Paul assumed his professional air.
"I believe it has not been decided yet. But they will most likely get it from the Whitehall Company. Would you like to turn in the order?"
"It would be quite a help for me to be able to sell a car now, so soon after taking a place with them. And the commission--just as I am starting--"
"I think I can manage it easily enough," she said quickly. "They are sure to consult Jack about it. Couldn't you come over to our house this evening, and--"
Again she found herself stopping suddenly and blushing. It was rather awkward to ask a young man to call, particularly when one has never been properly introduced to him. If he were only acquainted with Jack, now . . .

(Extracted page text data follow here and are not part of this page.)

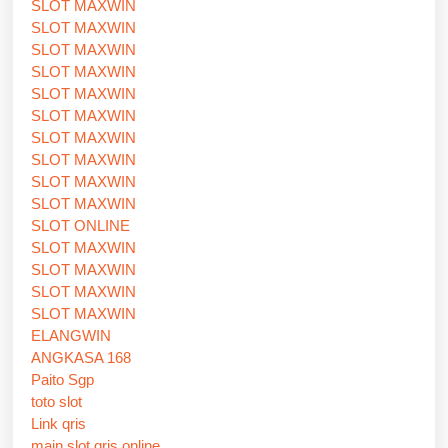
SLOT MAXWIN
SLOT MAXWIN
SLOT MAXWIN
SLOT MAXWIN
SLOT MAXWIN
SLOT MAXWIN
SLOT MAXWIN
SLOT MAXWIN
SLOT MAXWIN
SLOT MAXWIN
SLOT ONLINE
SLOT MAXWIN
SLOT MAXWIN
SLOT MAXWIN
SLOT MAXWIN
ELANGWIN
ANGKASA 168
Paito Sgp
toto slot
Link qris
main slot qris online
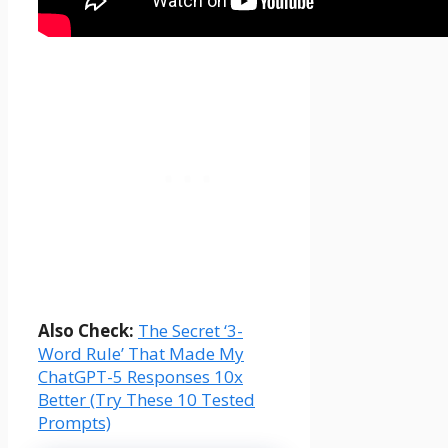
Also Check:
The Secret ‘3-
Word Rule’ That Made My
ChatGPT-5 Responses 10x
Better (Try These 10 Tested
Prompts)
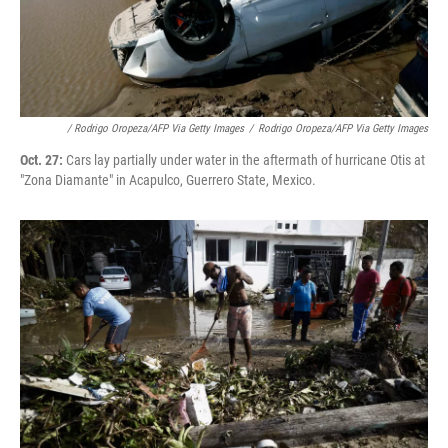
/ Rodrigo Oropeza/AFP Via Getty Images
/
Rodrigo Oropeza/AFP Via Getty Images
Oct. 27:
Cars lay partially under water in the aftermath of hurricane Otis at
"Zona Diamante" in Acapulco, Guerrero State, Mexico.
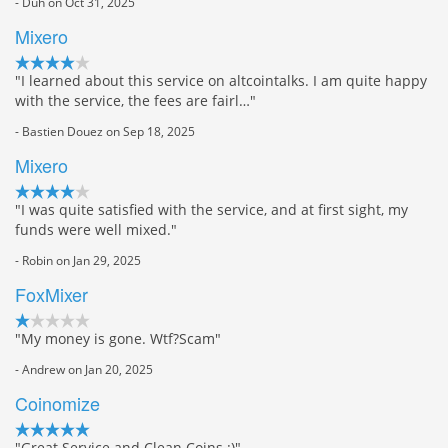
- Duh on Oct 31, 2025
Mixero
"I learned about this service on altcointalks. I am quite happy
with the service, the fees are fairl…"
- Bastien Douez on Sep 18, 2025
Mixero
"I was quite satisfied with the service, and at first sight, my
funds were well mixed."
- Robin on Jan 29, 2025
FoxMixer
"My money is gone. Wtf?Scam"
- Andrew on Jan 20, 2025
Coinomize
"Great Service and Clean Coins :)"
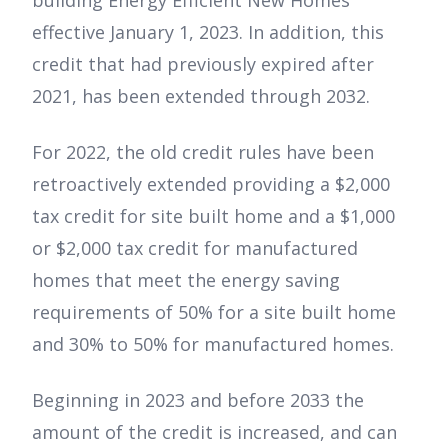
building Energy Efficient New Homes
effective January 1, 2023. In addition, this
credit that had previously expired after
2021, has been extended through 2032.
For 2022, the old credit rules have been
retroactively extended providing a $2,000
tax credit for site built home and a $1,000
or $2,000 tax credit for manufactured
homes that meet the energy saving
requirements of 50% for a site built home
and 30% to 50% for manufactured homes.
Beginning in 2023 and before 2033 the
amount of the credit is increased, and can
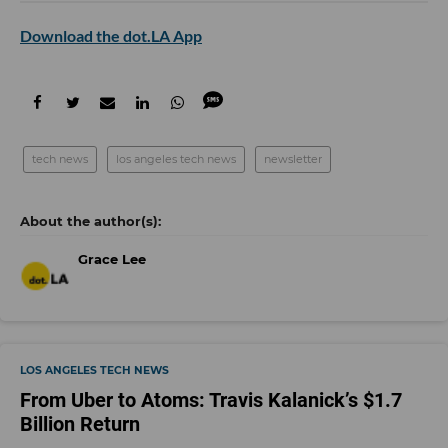
Download the dot.LA App
tech news
los angeles tech news
newsletter
Grace Lee
LOS ANGELES TECH NEWS
From Uber to Atoms: Travis Kalanick’s $1.7
Billion Return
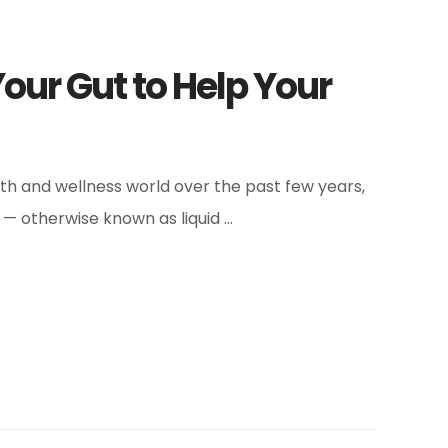
Your Gut to Help Your
lth and wellness world over the past few years,
— otherwise known as liquid …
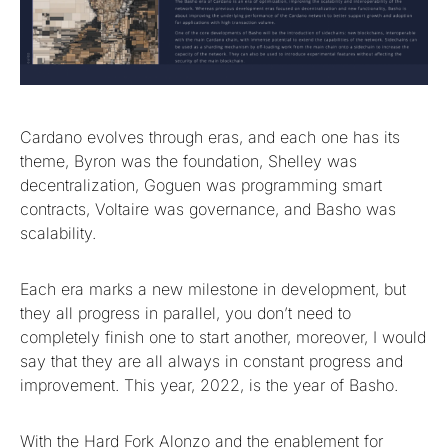
Cardano evolves through eras, and each one has its
theme, Byron was the foundation, Shelley was
decentralization, Goguen was programming smart
contracts, Voltaire was governance, and Basho was
scalability.
Each era marks a new milestone in development, but
they all progress in parallel, you don’t need to
completely finish one to start another, moreover, I would
say that they are all always in constant progress and
improvement. This year, 2022, is the year of Basho.
With the Hard Fork Alonzo and the enablement for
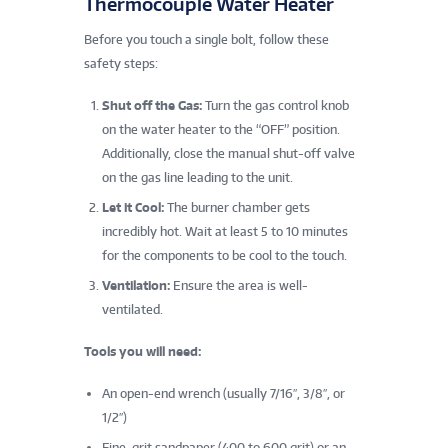
Thermocouple Water Heater
Before you touch a single bolt, follow these
safety steps:
Shut off the Gas:
Turn the gas control knob
on the water heater to the “OFF” position.
Additionally, close the manual shut-off valve
on the gas line leading to the unit.
Let it Cool:
The burner chamber gets
incredibly hot. Wait at least 5 to 10 minutes
for the components to be cool to the touch.
Ventilation:
Ensure the area is well-
ventilated.
Tools you will need:
An open-end wrench (usually 7/16″, 3/8″, or
1/2″)
Fine-grit sandpaper (400 to 600 grit) or an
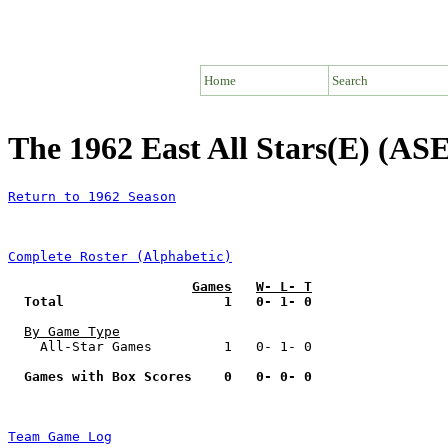
Home
Search
The 1962 East All Stars(E) (ASE
Return to 1962 Season
Complete Roster (Alphabetic)
Games
W- L- T
Total                    1   0- 1- 0
By Game Type
    All-Star Games         1   0- 1- 0

Games with Box Scores    0   0- 0- 0
Team Game Log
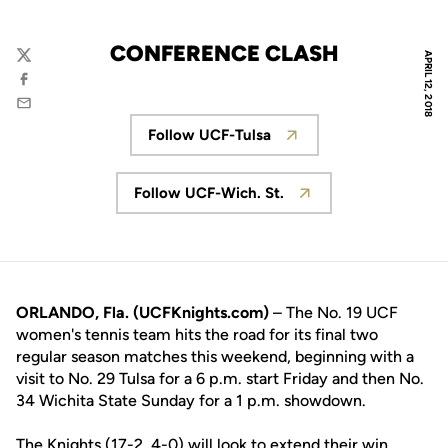
CONFERENCE CLASH
APRIL 12, 2018
Twitter
Facebook
Email
Follow UCF-Tulsa
Opens in a new window
Follow UCF-Wich. St.
Opens in a new window
ORLANDO, Fla. (UCFKnights.com)
– The No. 19 UCF
women's tennis team hits the road for its final two
regular season matches this weekend, beginning with a
visit to No. 29 Tulsa for a 6 p.m. start Friday and then No.
34 Wichita State Sunday ­for a 1 p.m. showdown.
The Knights (17-2, 4-0) will look to extend their win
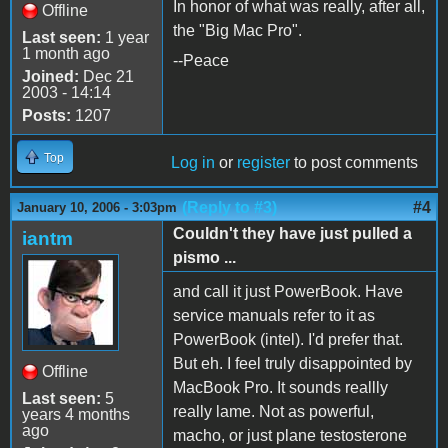
In honor of what was really, after all,
Offline
the "Big Mac Pro".
Last seen:
1 year
1 month ago
--Peace
Joined:
Dec 21
2003 - 14:14
Posts:
1207
Top
Log in
or
register
to post comments
(Reply to #3)
#4
January 10, 2006 - 3:03pm
Couldn't they have just pulled a
iantm
pismo ...
and call it just PowerBook. Have
service manuals refer to it as
PowerBook (intel). I'd prefer that.
But eh. I feel truly disappointed by
Offline
MacBook Pro. It sounds reallly
Last seen:
5
really lame. Not as powerful,
years 4 months
ago
macho, or just plane testosterone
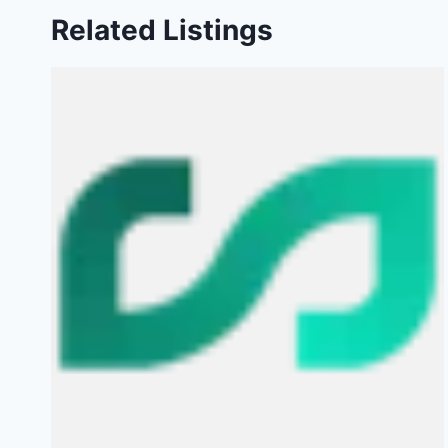
Related Listings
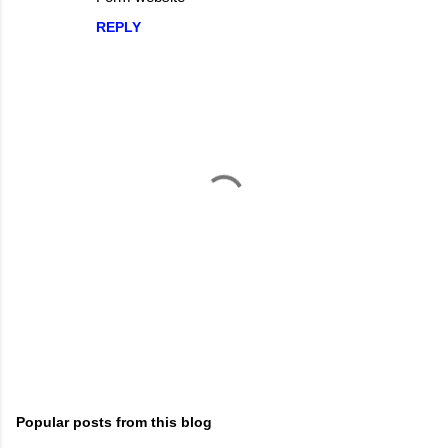
o
REPLY
m
m
e
n
t
s
P
o
s
t
Popular posts from this blog
a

Then Cora had a bright thought.
"You say you are acquainted with Walter Pennington?" she asked.
"Oh, yes. Our folks and the Penningtons are old friends."
"Then we must fix up a plan--er--to be perfectly proper. Not that it makes any difference. First I want to meet your sister. After that I am going to give a small affair. I have been putting it off for some time--it's a positive duty, but I've been so interested in my machine. There--I have it! I think I'll give an auto affair."
"Great possibilities in it," observed Paul. "But please do not trouble yourself to get up one on account of myself or my sister, though I appreciate--"
"Oh, no, indeed," Cora hastened to explain. "I am due to give one, anyhow, and it may as well be that. I will be doubly interested if there should happen to be a matter of business for you involved in it. The twins are in no great hurry about their car. When you can meet them properly, and I will arrange it, I am sure they will give you the order."
"That would be splendid. I can't thank you enough."
"Wait until you get the order," and she laughed, "Mother declares I have a positive faculty for business."
"I rather agree with her," said Paul with a smile, as his fair companion turned the machine into the main street of Chelton. "I really feel unable to properly thank you for what you have done for me to-day--"
"Now, please," interrupted Cora. "I was amply repaid in beating Sid Wilcox. But I cannot understand why he wanted the position. Even your explanation will hardly account for his extraordinary conduct. Why should he want to run a car across country?"
"Well, it can't be because he is short of funds," said Paul frankly. "I'm positive of that. He took particular pains to display a roll of bills when he was in the auto office, and I think that did not favorably impress the manager, though I was practically sure of the place when he came in."
"Well, that's just like Sid Wilcox," and Cora shuddered. It was a reaction of the unpleasant ride she had been forced to take with him.
"I hope, Miss Kimball, that you will soon be able to meet my sister," said Paul after a little silence, during which the car had run along. They were near the Beachwood Road, at the end of which, in a little grove of trees, was Cora's home.
"Not on account of what you have done for me," he went on, "but because I am sure you and she would be good friends. Hazel is a fine girl, as I said before, and besides that--" Paul stopped abruptly.
"Oh, I'm going to meet Hazel," declared Cora warmly as Paul alighted from the car. "I'll invite her to my affair. I am going to wake up folks around here. Do you know, we all seem to be terribly depressed since that money was--lost."
"Yes, and I don't wonder at it. Twenty thousand dollars is a large sum. I'd call it a fortune. But, somehow, I feel sure that Mr. Foster will recover it. I wish I could help unravel the mystery. I would like to--for more reasons than one."
What could he mean by that? His manner was very earnest. Cora glanced at him gratefully.
"Good-by," she said suddenly.
"Good-by," echoed Paul, and he turned up the street.